EXERCISE DETAILS = For this exercise, repeat the whole listing below exactly. Leave the pictures out.

DATASET CONTENT =
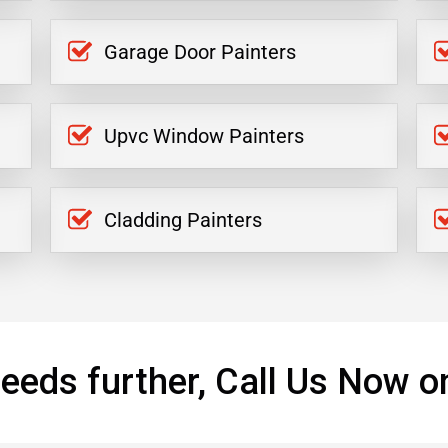
Garage Door Painters
Upvc Window Painters
Cladding Painters
eeds further, Call Us Now o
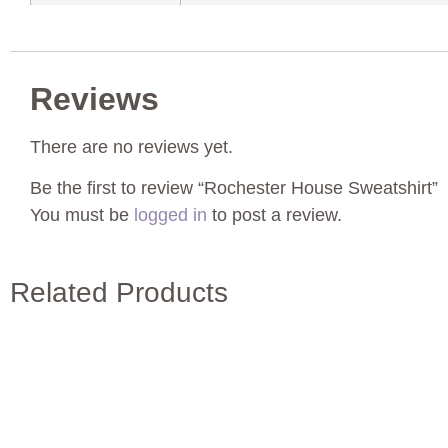
Reviews
There are no reviews yet.
Be the first to review “Rochester House Sweatshirt”
You must be
logged in
to post a review.
Related Products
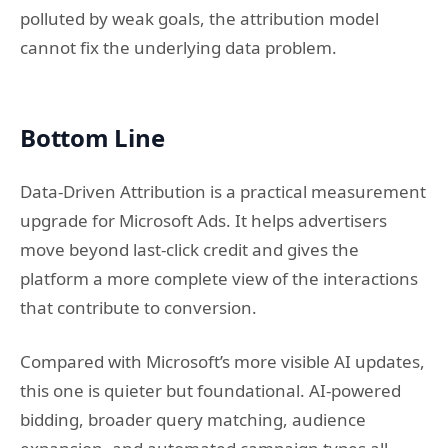
polluted by weak goals, the attribution model
cannot fix the underlying data problem.
Bottom Line
Data-Driven Attribution is a practical measurement
upgrade for Microsoft Ads. It helps advertisers
move beyond last-click credit and gives the
platform a more complete view of the interactions
that contribute to conversion.
Compared with Microsoft’s more visible AI updates,
this one is quieter but foundational. AI-powered
bidding, broader query matching, audience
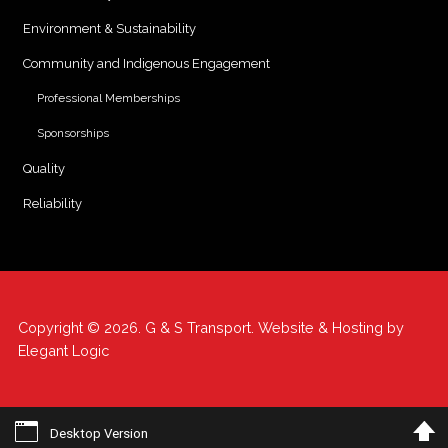
Environment & Sustainability
Community and Indigenous Engagement
Professional Memberships
Sponsorships
Quality
Reliability
Copyright © 2026. G & S Transport. Website & Hosting by
Elegant Logic
Desktop Version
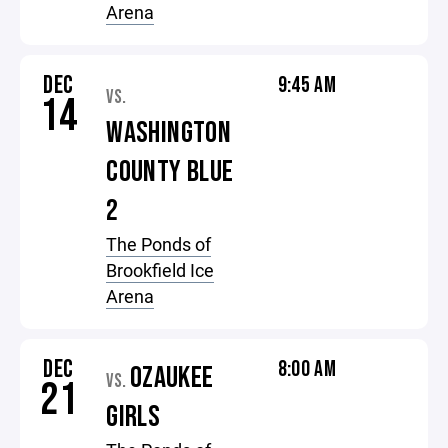
Arena
DEC
9:45 AM
VS.
14
WASHINGTON
COUNTY BLUE
2
The Ponds of
Brookfield Ice
Arena
DEC
8:00 AM
OZAUKEE
VS.
21
GIRLS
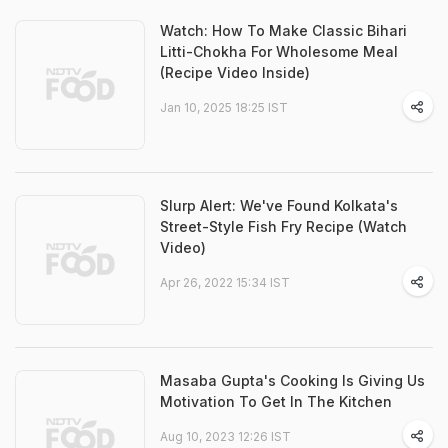
Watch: How To Make Classic Bihari
Litti-Chokha For Wholesome Meal
(Recipe Video Inside)
Jan 10, 2025 18:25 IST
Slurp Alert: We've Found Kolkata's
Street-Style Fish Fry Recipe (Watch
Video)
Apr 26, 2022 15:34 IST
Masaba Gupta's Cooking Is Giving Us
Motivation To Get In The Kitchen
Aug 10, 2023 12:26 IST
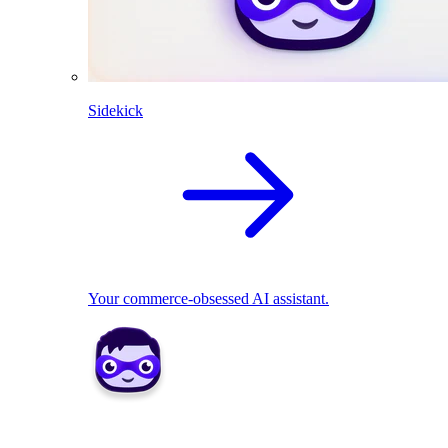
Sidekick
Your commerce-obsessed AI assistant.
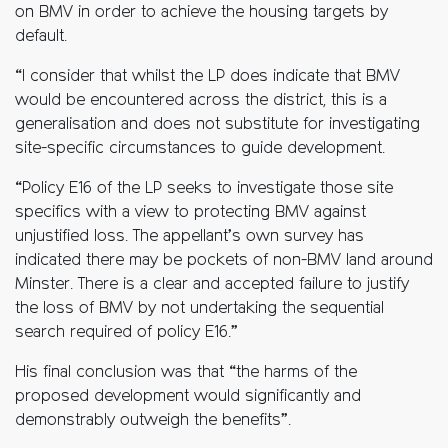
on BMV in order to achieve the housing targets by
default.
“I consider that whilst the LP does indicate that BMV
would be encountered across the district, this is a
generalisation and does not substitute for investigating
site-specific circumstances to guide development.
“Policy E16 of the LP seeks to investigate those site
specifics with a view to protecting BMV against
unjustified loss. The appellant’s own survey has
indicated there may be pockets of non-BMV land around
Minster. There is a clear and accepted failure to justify
the loss of BMV by not undertaking the sequential
search required of policy E16.”
His final conclusion was that “the harms of the
proposed development would significantly and
demonstrably outweigh the benefits”.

SOLUTION FOR THIS EXERCISE =
Garage Door Painters
Upvc Window Painters
Cladding Painters
eeds further, Call Us Now o
Reviews
There are no reviews yet.
Be the first to review “Rochester House Sweatshirt”
You must be
logged in
to post a review.
Related Products
polluted by weak goals, the attribution model
cannot fix the underlying data problem.
Bottom Line
Data-Driven Attribution is a practical measurement
upgrade for Microsoft Ads. It helps advertisers
move beyond last-click credit and gives the
platform a more complete view of the interactions
that contribute to conversion.
Compared with Microsoft’s more visible AI updates,
this one is quieter but foundational. AI-powered
bidding, broader query matching, audience
Environment & Sustainability
Community and Indigenous Engagement
Professional Memberships
Sponsorships
Quality
Reliability
Copyright © 2026. G & S Transport. Website & Hosting by
Elegant Logic
Desktop Version
Arena
DEC
9:45 AM
VS.
14
WASHINGTON
COUNTY BLUE
2
The Ponds of
Brookfield Ice
Arena
DEC
8:00 AM
OZAUKEE
VS.
21
GIRLS
Watch: How To Make Classic Bihari
Litti-Chokha For Wholesome Meal
(Recipe Video Inside)
Jan 10, 2025 18:25 IST
Slurp Alert: We've Found Kolkata's
Street-Style Fish Fry Recipe (Watch
Video)
Apr 26, 2022 15:34 IST
Masaba Gupta's Cooking Is Giving Us
Motivation To Get In The Kitchen
Aug 10, 2023 12:26 IST
Sidekick
Your commerce-obsessed AI assistant.
on BMV in order to achieve the housing targets by
default.
“I consider that whilst the LP does indicate that BMV
would be encountered across the district, this is a
generalisation and does not substitute for investigating
site-specific circumstances to guide development.
“Policy E16 of the LP seeks to investigate those site
specifics with a view to protecting BMV against
unjustified loss. The appellant’s own survey has
indicated there may be pockets of non-BMV land around
Minster. There is a clear and accepted failure to justify
the loss of BMV by not undertaking the sequential
search required of policy E16.”
His final conclusion was that “the harms of the
proposed development would significantly and
demonstrably outweigh the benefits”.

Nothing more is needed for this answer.